DevOps has come a long way from ‘it’s the code’ or ‘it’s the environment’ puzzles. As the concept became familiar, thought leaders like Qentelli are giving emphasis on closing the DevOps feedback loop (listening and responding). Further course of CI-CD requires near real-time detailed insights for each phase to make improvements in the application delivery. Properly administered feedback results in offering new dimensions to act upon such as new events, feedback, data, customer demands or variables for businesses.

In this article, we will talk about signs for missing feedback loop0 and how-to plug-in feedback at all stages of DevOps. Without further ado, let us get started –

Observe the obvious

Teams assume few things are obvious in DevOps like making speed the goal, creating too many toolchains, keeping security, and testing at the end, but the assumptions bust when things go wrong. Observing the obvious signs of testing, tool standards, and unified communication helps in closing the feedback loop to improve software metrics.

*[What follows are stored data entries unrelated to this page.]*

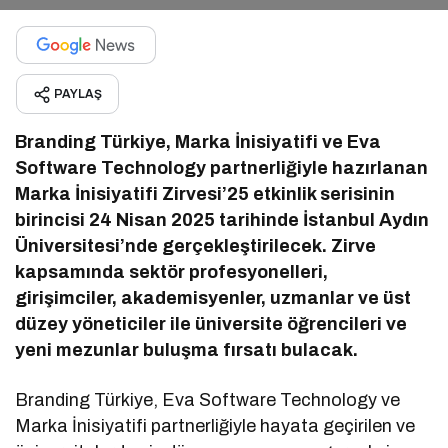
PAYLAŞ
Branding Türkiye, Marka İnisiyatifi ve Eva
Software Technology partnerliğiyle hazırlanan
Marka İnisiyatifi Zirvesi’25 etkinlik serisinin
birincisi 24 Nisan 2025 tarihinde İstanbul Aydın
Üniversitesi’nde gerçekleştirilecek. Zirve
kapsamında sektör profesyonelleri,
girişimciler, akademisyenler, uzmanlar ve üst
düzey yöneticiler ile üniversite öğrencileri ve
yeni mezunlar buluşma fırsatı bulacak.
Branding Türkiye, Eva Software Technology ve
Marka İnisiyatifi partnerliğiyle hayata geçirilen ve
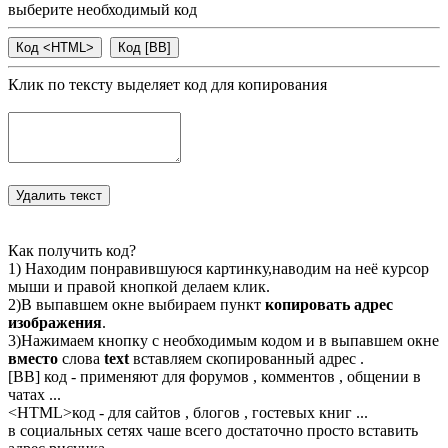
выберите необходимый код
Клик по тексту выделяет код для копирования
Как получить код?
1) Находим понравившуюся картинку,наводим на неё курсор
мыши и правой кнопкой делаем клик.
2)В выпавшем окне выбираем пункт
копировать адрес
изображения
.
3)Нажимаем кнопку с необходимым кодом и в выпавшем окне
вместо
слова
text
вставляем скопированный адрес .
[BB] код - применяют для форумов , комментов , общении в
чатах ...
<
HTML
>код - для сайтов , блогов , гостевых книг ...
в социальных сетях чаше всего достаточно просто вставить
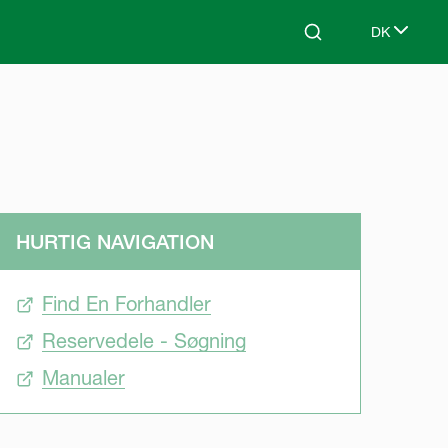
DK
Search
Select lang
HURTIG NAVIGATION
Find En Forhandler
Reservedele - Søgning
Manualer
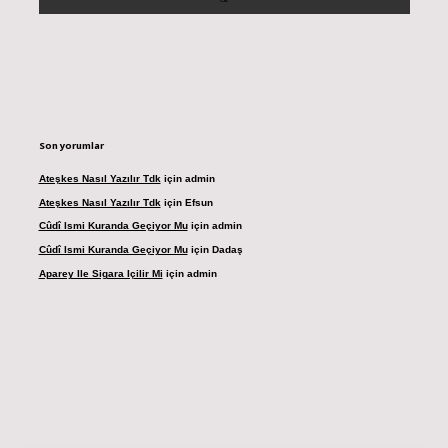
Son yorumlar
Ateşkes Nasıl Yazılır Tdk
için
admin
Ateşkes Nasıl Yazılır Tdk
için
Efsun
Cûdî Ismi Kuranda Geçiyor Mu
için
admin
Cûdî Ismi Kuranda Geçiyor Mu
için
Dadaş
Aparey Ile Sigara Içilir Mi
için
admin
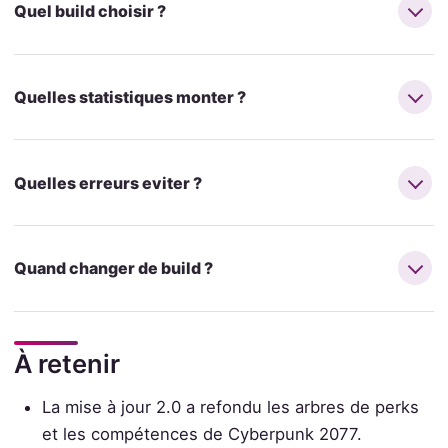
Quel build choisir ?
Quelles statistiques monter ?
Quelles erreurs eviter ?
Quand changer de build ?
À retenir
La mise à jour 2.0 a refondu les arbres de perks
et les compétences de Cyberpunk 2077.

For instance, a top game development company assessed that industry would witness the mobile revolution in second decade of 2000s, but it came early. They were the market leaders but witnessed a major fall as none of their games were mobile-ready. There was a gap in identifying market forces and how it impacted internal business plans. The application development space is changing rapidly that what holds relevance a year ago or even five minutes before is irrelevant now. Teams not observing signs are leaving behind in the race.

Organizations should look for such obvious gaps to identify broken DevOps loop. These signs can serve as a beacon to navigate the path of DevOps to avoid mediocre software deliveries.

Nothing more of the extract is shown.